Because CBD_CBHII also binds to chitin [25], the reversibility of the binding to this substrate was checked by dilution of samples at equilibrium. As shown in Fig. 2, CBD_CBHII exhibits the same desorption behaviour as CBD_CBHI.

Detachment of the CBDs from the binding surface was also assayed in a competition experiment by measuring the exchange rate at steady-state between [³H]-labelled CBD and unlabelled CBD. As shown in Fig. 3 and Table 2, exchange between adsorbed and free CBD_CBHII was not detected at steady-state, whereas CBD_CBHI was readily exchanged, as shown in previous studies [24].

Desorption was, however, observed when the binding steady-state was altered by a temperature shift (Fig. 4). Changing the temperature from 4 °C to 34 °C caused desorption of both CBD_CBHI and CBD_CBHII, so that the final amount of cellulose-bound CBD decreased to the point that was expected from the ‘on’ isotherm at 34 °C. Performing the experiment in reverse order correspondingly increased the amount of bound CBD.

CBD_CBHI is shaped like a wedge with an irregular triple-stranded β sheet as the major secondary-structure element [33](Fig. 5B). Three tyrosyl residues are aligned on one face of the wedge and constitute the binding surface [7]. The predicted structure of CBD_CBHII is quite similar, but has some significant differences [34]. On the cellulose-binding face, the Tyr5 residue of CBD_CBHI is replaced by a Trp residue (Trp7) in CBD_CBHII (Fig. 5A). Another structural difference is the number of disulfide bridges. CBD_CBHI contains only two, but according to the sequence and the modelled structure, it can be predicted that CBD_CBHII contains three. This has been confirmed by MS measurements. The N-terminus of CBD_CBHII is kept in tight contact with the rest of the structure through this third disulfide bridge between Cys3 and Cys20, which correspond to Thr1 and Val18, respectively, in CBD_CBHI (Fig. 5B,C).

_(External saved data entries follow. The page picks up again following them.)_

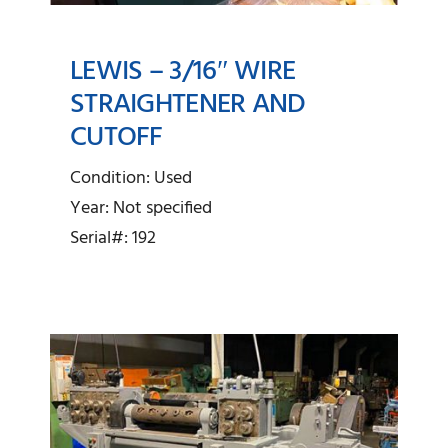
LEWIS – 3/16″ WIRE
STRAIGHTENER AND
CUTOFF
Lewis – 3/16″ Wire
Straightener and Cutoff
Condition: Used
Year: Not specified
Serial#: 192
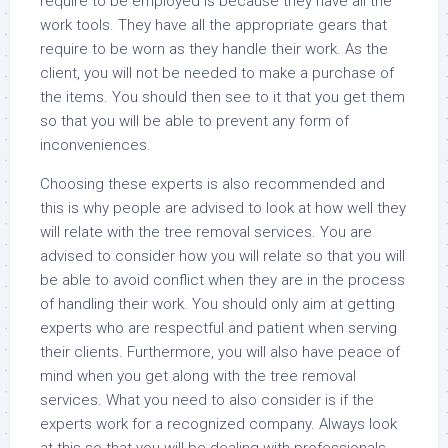
require to be employed is because they have all the
work tools. They have all the appropriate gears that
require to be worn as they handle their work. As the
client, you will not be needed to make a purchase of
the items. You should then see to it that you get them
so that you will be able to prevent any form of
inconveniences.
Choosing these experts is also recommended and
this is why people are advised to look at how well they
will relate with the tree removal services. You are
advised to consider how you will relate so that you will
be able to avoid conflict when they are in the process
of handling their work. You should only aim at getting
experts who are respectful and patient when serving
their clients. Furthermore, you will also have peace of
mind when you get along with the tree removal
services. What you need to also consider is if the
experts work for a recognized company. Always look
at this so that you will be dealing with professionals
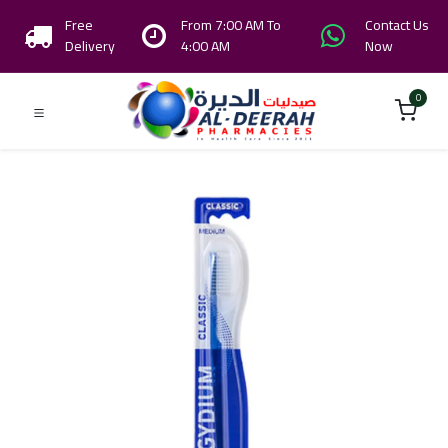
Free
From 7:00 AM To
Contact Us
Delivery
4:00 AM
Now
0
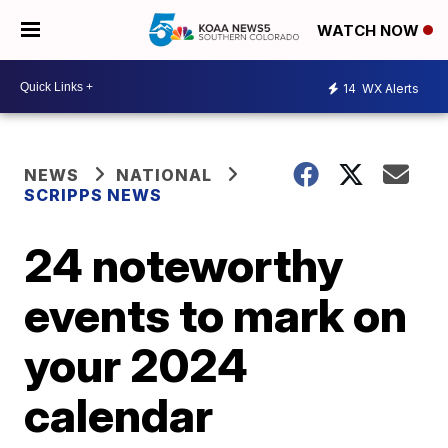
WATCH NOW
14
WX Alerts
NEWS
NATIONAL
SCRIPPS NEWS
24 noteworthy
events to mark on
your 2024
calendar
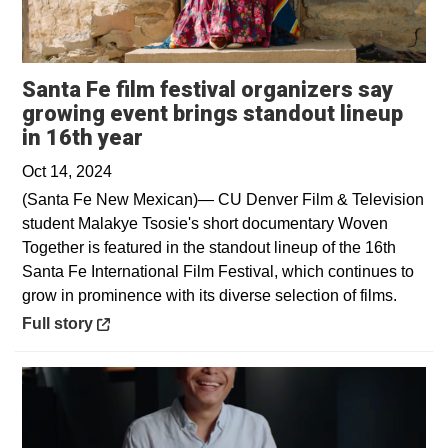
Santa Fe film festival organizers say
growing event brings standout lineup
Opens in a new window
in 16th year
Oct 14, 2024
(Santa Fe New Mexican)— CU Denver Film & Television
student Malakye Tsosie's short documentary Woven
Together is featured in the standout lineup of the 16th
Santa Fe International Film Festival, which continues to
grow in prominence with its diverse selection of films.
Opens in a new window
Full story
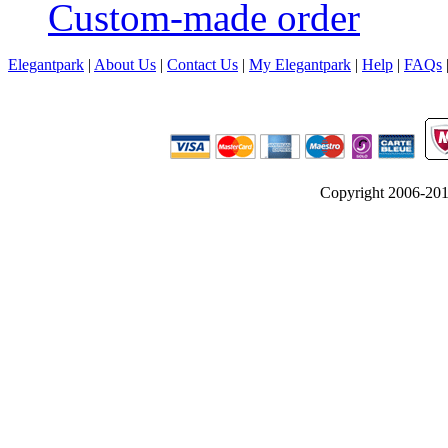
Custom-made order
Elegantpark
|
About Us
|
Contact Us
|
My Elegantpark
|
Help
|
FAQs
Copyright 2006-2012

Two mutants of CBD_CBHII were constructed in order to investigate how they affect the off rate of the polypeptide. In the W7Y-CBD_CBHII mutant, the Trp7 residue of CBD_CBHII was changed into Tyr, making the binding surface more similar to that of CBD_CBHI. In the ΔSS3-CBD_CBHII mutant, the third cystine bridge found in CBD_CBHII was removed. The two Cys residues were replaced by Thr and Val, as in CBD_CBHI. Both mutants were verified by MS. The experimental masses (W7Y-CBD_CBHII = 5775.8 Da; ΔSS3-CBD_CBHII = 5795.3 Da) differed from the theoretical ones by less than one atomic mass unit.

The binding of the two mutants was investigated with the same methods as the wild-types. The partition coefficients of the mutants are shown in Table 1. Both exhibited a lower affinity than either of the wild-types. As compared with CBD_CBHII, the affinity was 1/2 for ΔSS3-CBD_CBHII and about 1/8 for W7Y-CBD_CBHII. For both mutants, binding shifted to a new equilibrium upon dilution, in clear contrast with wild-type CBD_CBHII (Fig. 2). The desorption of both W7Y-CBD_CBHII and ΔSS3-CBD_CBHII was faster than the desorption of CBD_CBHI. These results were confirmed in experiments in which the labelled and unlabelled forms of each mutant were allowed to exchange at equilibrium (Fig. 4). The exchange rate for the W7Y-CBD_CBHII mutant was particularly fast (Table 2).